What you are asked to do ▸ Using the listing below, output only the lines from the one that contains "continental sh" through the one that contains "u want to watch in one place – get over", inclusive, exactly as given and without images.

Records supplied ▸
◆ ◆ ◆ ◆

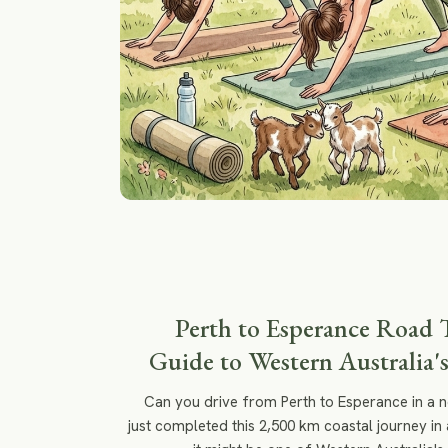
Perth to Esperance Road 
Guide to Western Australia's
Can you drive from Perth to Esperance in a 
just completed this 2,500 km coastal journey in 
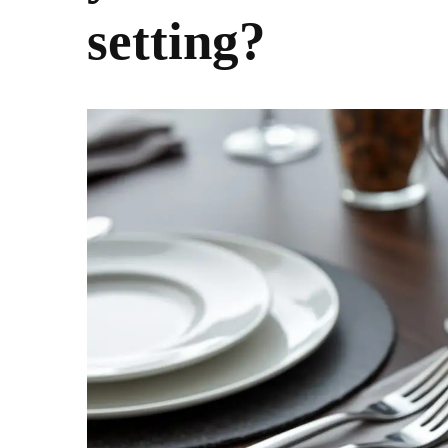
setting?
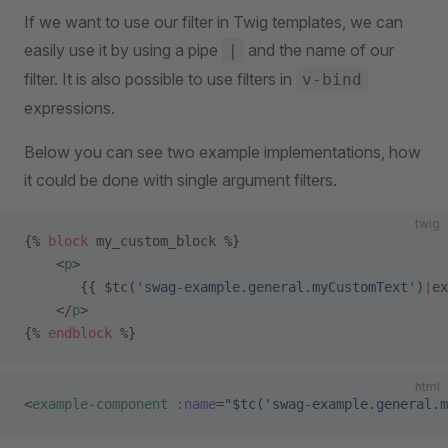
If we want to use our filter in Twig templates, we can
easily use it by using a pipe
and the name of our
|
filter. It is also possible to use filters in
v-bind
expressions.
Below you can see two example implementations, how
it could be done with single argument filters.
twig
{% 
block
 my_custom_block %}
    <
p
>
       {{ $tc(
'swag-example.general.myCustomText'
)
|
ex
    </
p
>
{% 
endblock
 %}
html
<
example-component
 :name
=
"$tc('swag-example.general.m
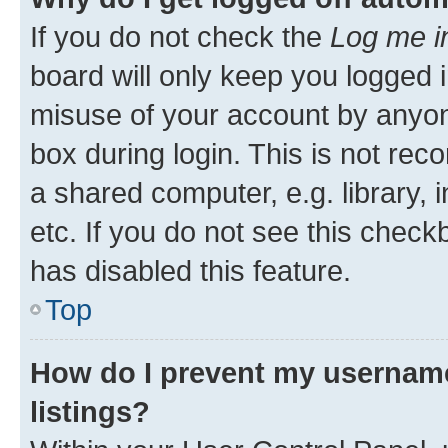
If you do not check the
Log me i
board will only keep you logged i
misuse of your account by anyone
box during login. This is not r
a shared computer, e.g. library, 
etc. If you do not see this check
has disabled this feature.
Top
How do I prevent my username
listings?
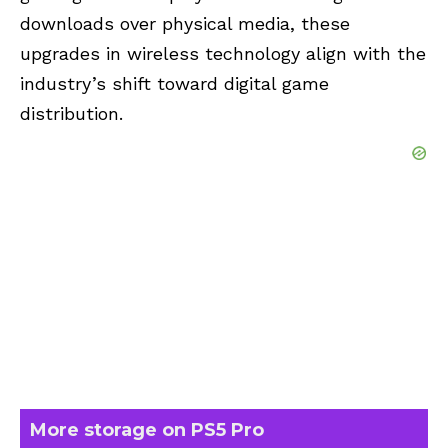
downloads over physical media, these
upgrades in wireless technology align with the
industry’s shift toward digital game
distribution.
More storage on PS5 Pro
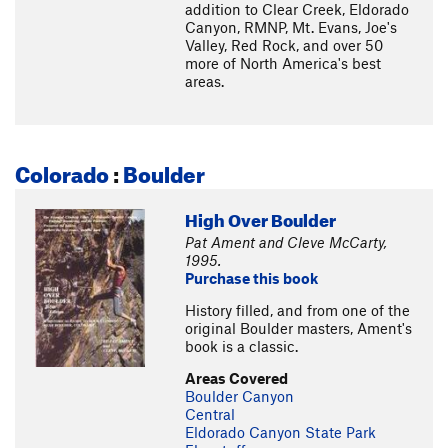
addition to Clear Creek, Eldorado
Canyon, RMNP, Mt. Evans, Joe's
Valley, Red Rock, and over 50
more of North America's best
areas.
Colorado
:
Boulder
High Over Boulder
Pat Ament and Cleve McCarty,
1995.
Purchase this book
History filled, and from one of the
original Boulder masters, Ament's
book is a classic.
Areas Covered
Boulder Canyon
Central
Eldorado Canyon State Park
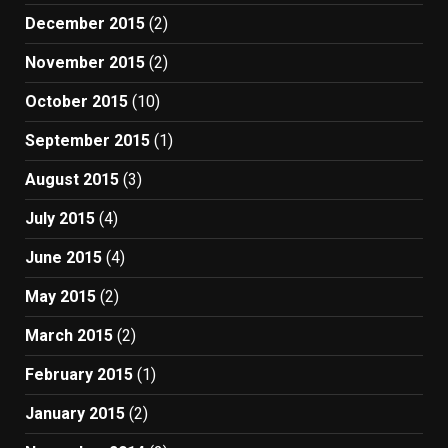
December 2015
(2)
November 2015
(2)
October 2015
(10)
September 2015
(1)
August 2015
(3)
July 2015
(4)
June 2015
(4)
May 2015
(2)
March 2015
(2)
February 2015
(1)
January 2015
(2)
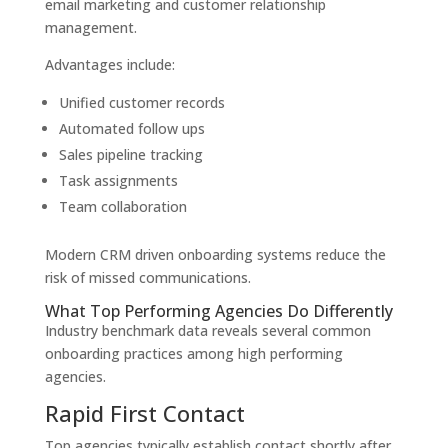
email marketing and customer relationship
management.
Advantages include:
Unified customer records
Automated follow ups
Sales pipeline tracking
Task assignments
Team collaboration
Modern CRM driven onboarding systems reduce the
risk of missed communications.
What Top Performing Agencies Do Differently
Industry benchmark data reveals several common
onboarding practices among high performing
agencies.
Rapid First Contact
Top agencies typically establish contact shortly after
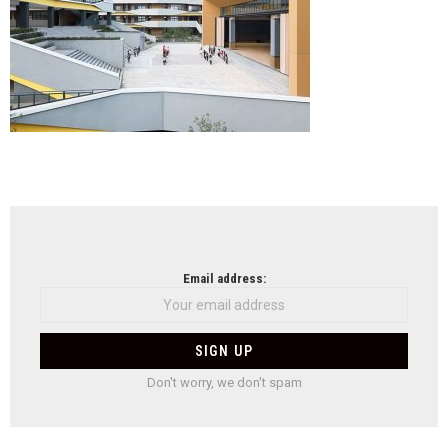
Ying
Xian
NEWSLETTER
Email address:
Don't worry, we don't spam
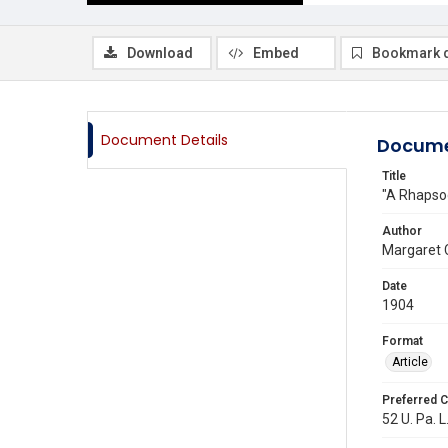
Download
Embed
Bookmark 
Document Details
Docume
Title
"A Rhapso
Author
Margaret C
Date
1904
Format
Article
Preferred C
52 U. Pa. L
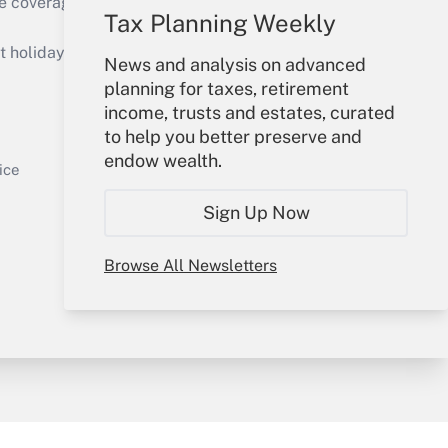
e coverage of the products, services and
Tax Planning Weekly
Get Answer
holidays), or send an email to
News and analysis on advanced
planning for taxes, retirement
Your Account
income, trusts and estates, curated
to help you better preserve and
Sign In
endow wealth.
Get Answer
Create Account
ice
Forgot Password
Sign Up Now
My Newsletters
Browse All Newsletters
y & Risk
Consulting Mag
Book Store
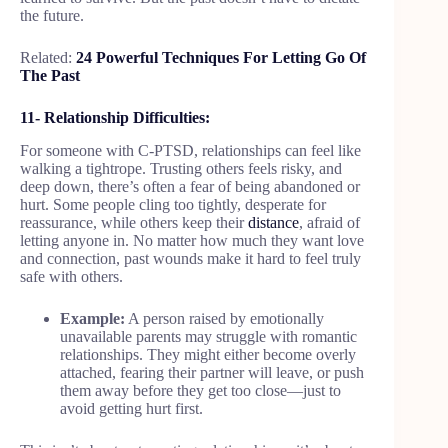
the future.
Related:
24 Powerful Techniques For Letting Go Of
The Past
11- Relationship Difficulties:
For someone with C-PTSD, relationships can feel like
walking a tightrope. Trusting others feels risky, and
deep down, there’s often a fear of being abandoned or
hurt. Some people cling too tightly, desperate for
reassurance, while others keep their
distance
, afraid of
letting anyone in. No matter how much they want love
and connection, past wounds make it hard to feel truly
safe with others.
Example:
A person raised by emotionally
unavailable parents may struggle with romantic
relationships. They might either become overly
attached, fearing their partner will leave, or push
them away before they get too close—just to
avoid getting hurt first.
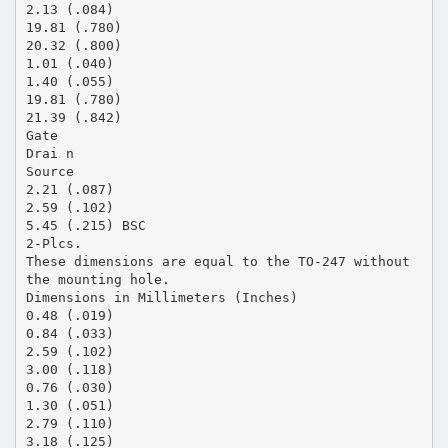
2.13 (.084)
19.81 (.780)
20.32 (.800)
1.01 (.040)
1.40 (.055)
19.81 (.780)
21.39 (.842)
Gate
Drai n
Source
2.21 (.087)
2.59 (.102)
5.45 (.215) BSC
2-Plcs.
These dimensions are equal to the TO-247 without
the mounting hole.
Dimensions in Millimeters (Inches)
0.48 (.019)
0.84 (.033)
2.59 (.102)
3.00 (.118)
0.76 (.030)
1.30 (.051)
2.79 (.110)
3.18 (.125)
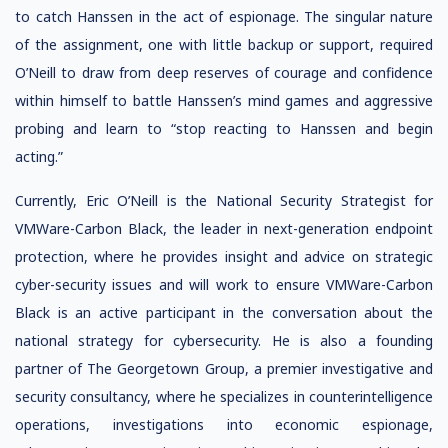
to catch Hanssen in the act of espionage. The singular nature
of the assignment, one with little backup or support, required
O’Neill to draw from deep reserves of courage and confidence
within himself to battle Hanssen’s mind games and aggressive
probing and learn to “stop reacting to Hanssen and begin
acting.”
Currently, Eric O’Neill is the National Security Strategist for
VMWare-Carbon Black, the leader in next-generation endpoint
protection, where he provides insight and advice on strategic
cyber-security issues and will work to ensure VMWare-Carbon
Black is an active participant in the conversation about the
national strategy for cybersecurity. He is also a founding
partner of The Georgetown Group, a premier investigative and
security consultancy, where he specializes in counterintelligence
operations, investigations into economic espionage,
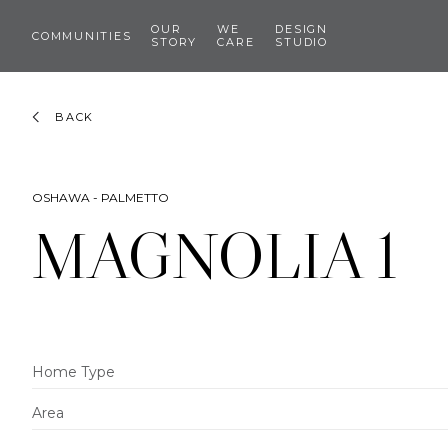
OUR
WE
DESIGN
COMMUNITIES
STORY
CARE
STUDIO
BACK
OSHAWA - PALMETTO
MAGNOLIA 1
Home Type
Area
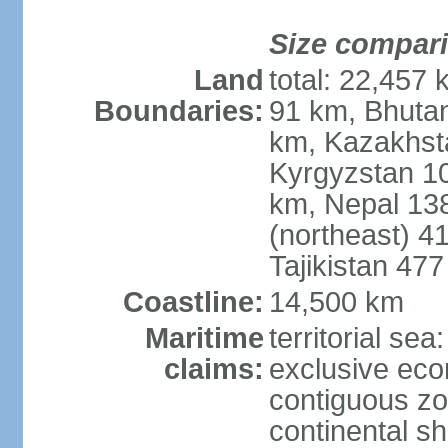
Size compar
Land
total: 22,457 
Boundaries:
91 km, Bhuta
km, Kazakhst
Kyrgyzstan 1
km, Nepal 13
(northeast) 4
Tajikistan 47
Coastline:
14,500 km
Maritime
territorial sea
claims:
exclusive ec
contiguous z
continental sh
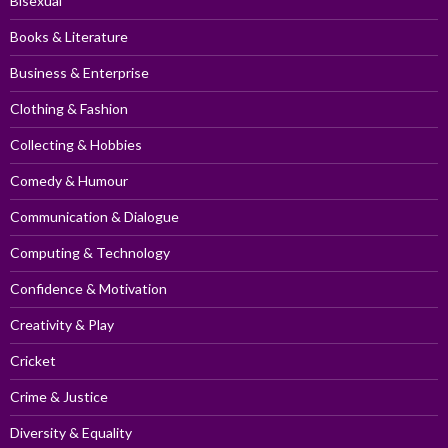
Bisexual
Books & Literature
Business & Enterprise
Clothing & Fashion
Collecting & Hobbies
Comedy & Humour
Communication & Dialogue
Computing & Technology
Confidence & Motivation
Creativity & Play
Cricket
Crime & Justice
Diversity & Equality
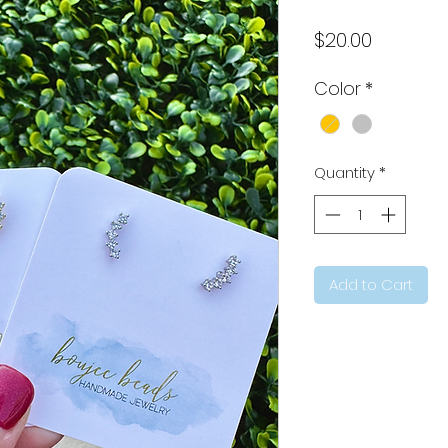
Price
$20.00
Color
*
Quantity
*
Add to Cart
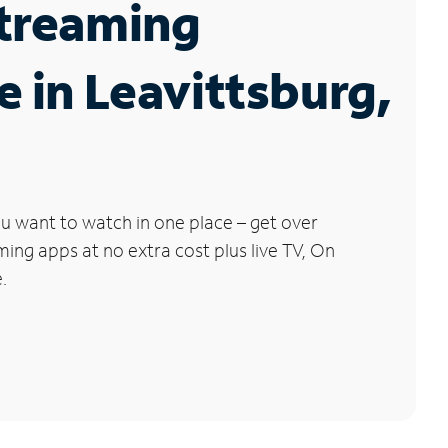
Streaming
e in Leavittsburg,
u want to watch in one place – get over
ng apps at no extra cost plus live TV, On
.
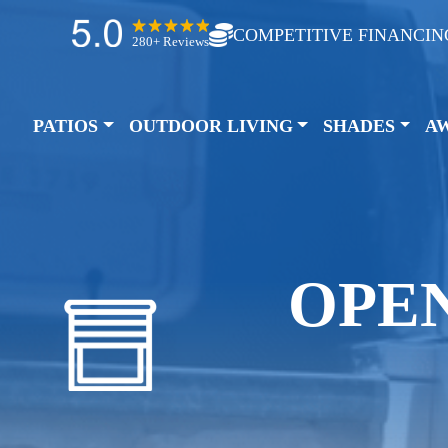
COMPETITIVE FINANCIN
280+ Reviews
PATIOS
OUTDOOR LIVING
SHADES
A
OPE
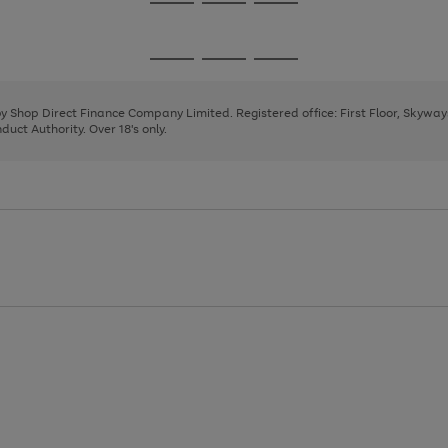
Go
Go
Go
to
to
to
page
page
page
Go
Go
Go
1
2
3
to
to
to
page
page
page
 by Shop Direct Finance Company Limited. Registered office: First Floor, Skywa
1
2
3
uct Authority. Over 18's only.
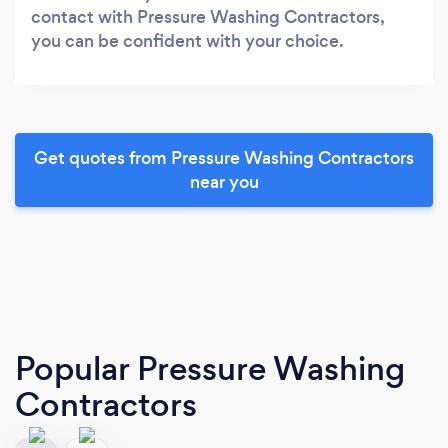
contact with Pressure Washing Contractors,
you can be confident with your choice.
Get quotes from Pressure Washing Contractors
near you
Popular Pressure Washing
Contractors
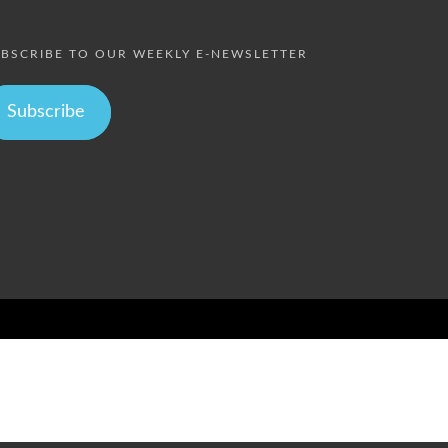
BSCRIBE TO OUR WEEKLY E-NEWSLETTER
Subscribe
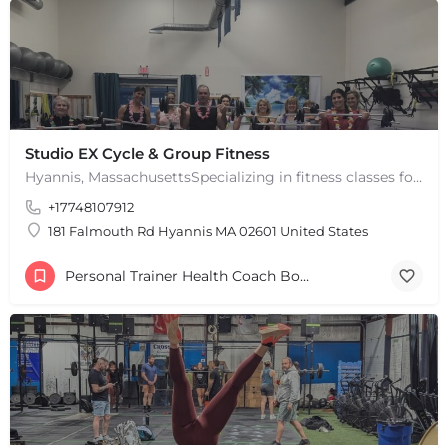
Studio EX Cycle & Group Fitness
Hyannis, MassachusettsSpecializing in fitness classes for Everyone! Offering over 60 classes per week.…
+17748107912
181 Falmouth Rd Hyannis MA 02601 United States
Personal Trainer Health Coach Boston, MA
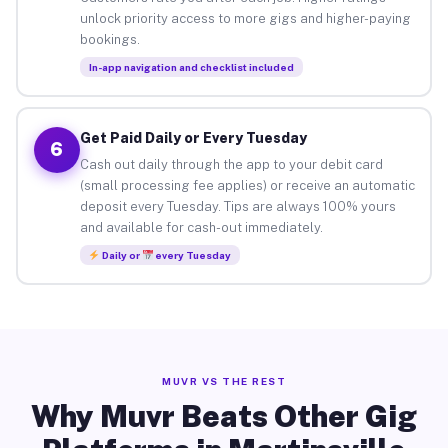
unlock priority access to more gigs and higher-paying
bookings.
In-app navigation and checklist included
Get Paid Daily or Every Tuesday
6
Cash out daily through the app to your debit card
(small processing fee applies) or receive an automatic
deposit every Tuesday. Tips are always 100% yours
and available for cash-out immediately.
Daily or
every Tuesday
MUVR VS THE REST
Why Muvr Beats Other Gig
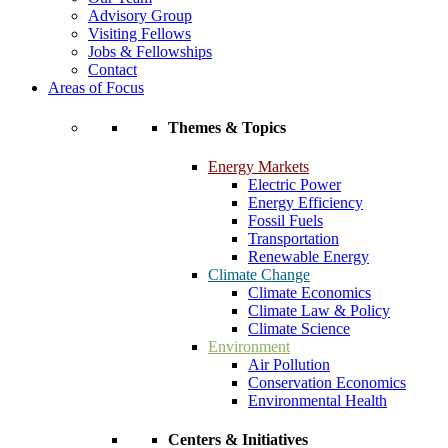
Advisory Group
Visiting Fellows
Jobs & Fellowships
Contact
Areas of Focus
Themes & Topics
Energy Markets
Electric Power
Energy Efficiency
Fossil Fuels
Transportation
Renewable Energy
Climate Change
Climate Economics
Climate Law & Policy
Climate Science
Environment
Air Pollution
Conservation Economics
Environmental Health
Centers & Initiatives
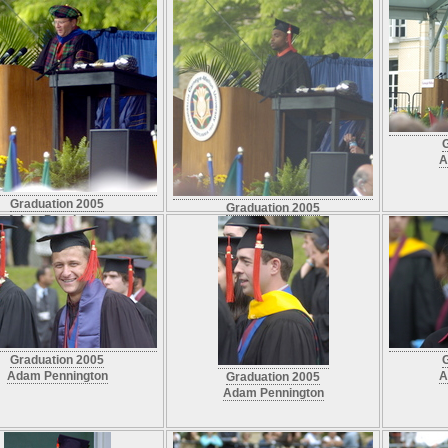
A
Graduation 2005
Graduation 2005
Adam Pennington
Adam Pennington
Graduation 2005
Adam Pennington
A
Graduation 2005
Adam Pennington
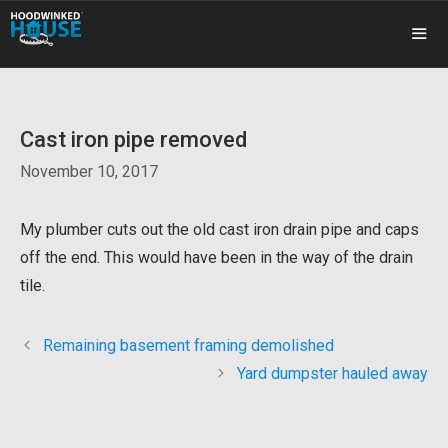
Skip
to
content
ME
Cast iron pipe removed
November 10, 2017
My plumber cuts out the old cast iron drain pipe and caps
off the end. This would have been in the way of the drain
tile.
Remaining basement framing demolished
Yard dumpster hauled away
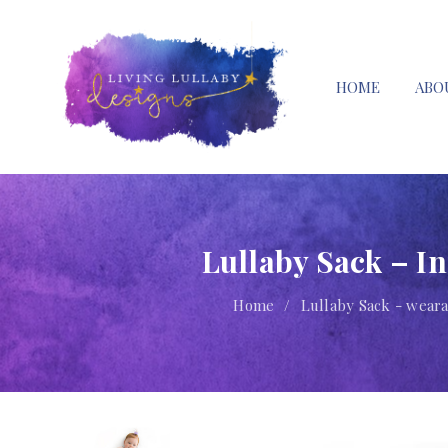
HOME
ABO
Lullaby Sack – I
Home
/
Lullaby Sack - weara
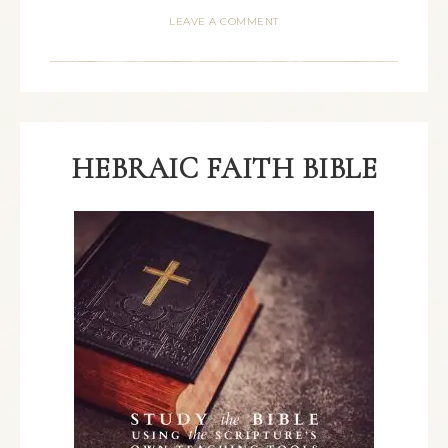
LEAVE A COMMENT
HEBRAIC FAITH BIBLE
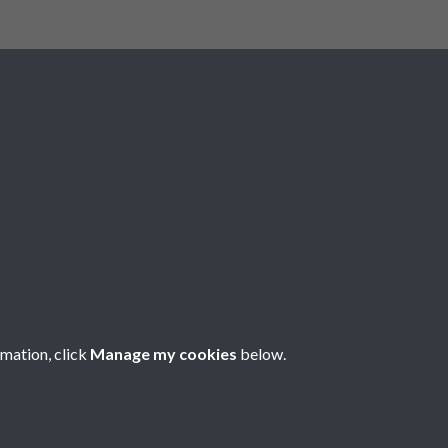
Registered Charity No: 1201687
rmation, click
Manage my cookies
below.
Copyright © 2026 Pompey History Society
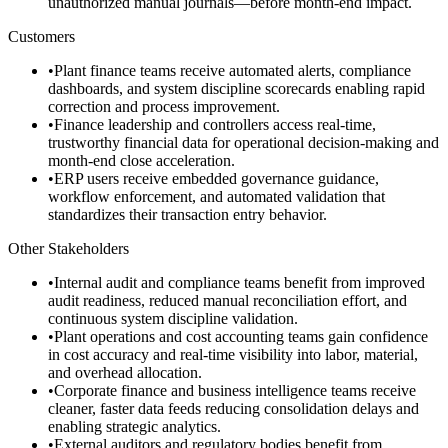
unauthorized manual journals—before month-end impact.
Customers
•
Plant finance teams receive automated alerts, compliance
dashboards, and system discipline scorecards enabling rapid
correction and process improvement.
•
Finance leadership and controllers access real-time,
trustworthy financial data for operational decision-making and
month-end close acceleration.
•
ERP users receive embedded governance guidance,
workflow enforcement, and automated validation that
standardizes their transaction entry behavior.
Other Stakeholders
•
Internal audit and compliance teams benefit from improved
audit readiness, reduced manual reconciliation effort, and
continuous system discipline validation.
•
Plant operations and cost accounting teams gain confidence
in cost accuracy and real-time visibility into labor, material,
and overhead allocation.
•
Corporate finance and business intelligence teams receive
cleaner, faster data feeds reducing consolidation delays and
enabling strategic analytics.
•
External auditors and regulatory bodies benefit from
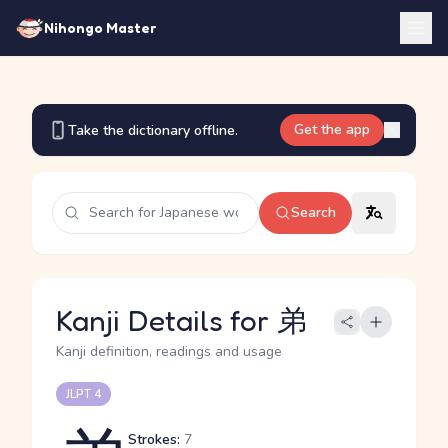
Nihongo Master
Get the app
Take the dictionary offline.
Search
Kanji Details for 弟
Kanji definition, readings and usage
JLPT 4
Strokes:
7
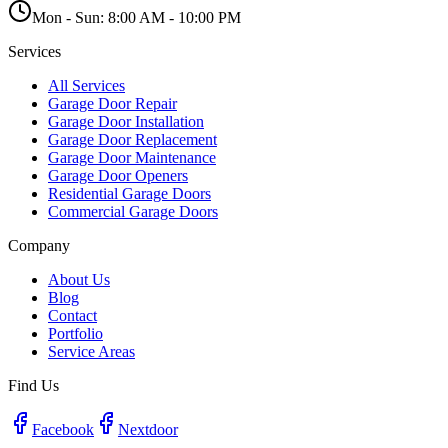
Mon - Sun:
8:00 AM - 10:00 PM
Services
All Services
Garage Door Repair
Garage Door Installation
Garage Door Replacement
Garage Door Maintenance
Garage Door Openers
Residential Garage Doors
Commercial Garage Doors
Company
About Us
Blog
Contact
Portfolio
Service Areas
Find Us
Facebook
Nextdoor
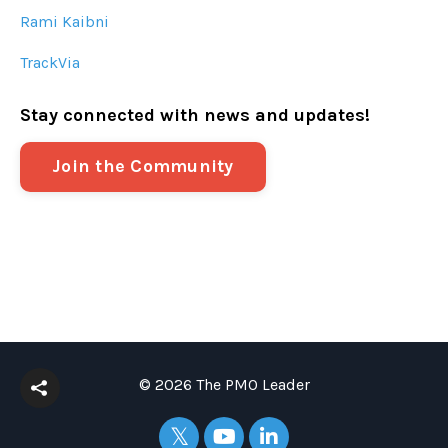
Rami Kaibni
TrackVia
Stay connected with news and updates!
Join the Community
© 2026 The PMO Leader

◆ ◆ ◆ ◆

Output ▸
continental sh
Bisexual
Books & Literature
Business & Enterprise
Clothing & Fashion
Collecting & Hobbies
Comedy & Humour
Communication & Dialogue
Computing & Technology
Confidence & Motivation
Creativity & Play
Cricket
Crime & Justice
Diversity & Equality
Price
$20.00
Color
*
Quantity
*
Add to Cart
Streaming
e in Leavittsburg,
u want to watch in one place – get over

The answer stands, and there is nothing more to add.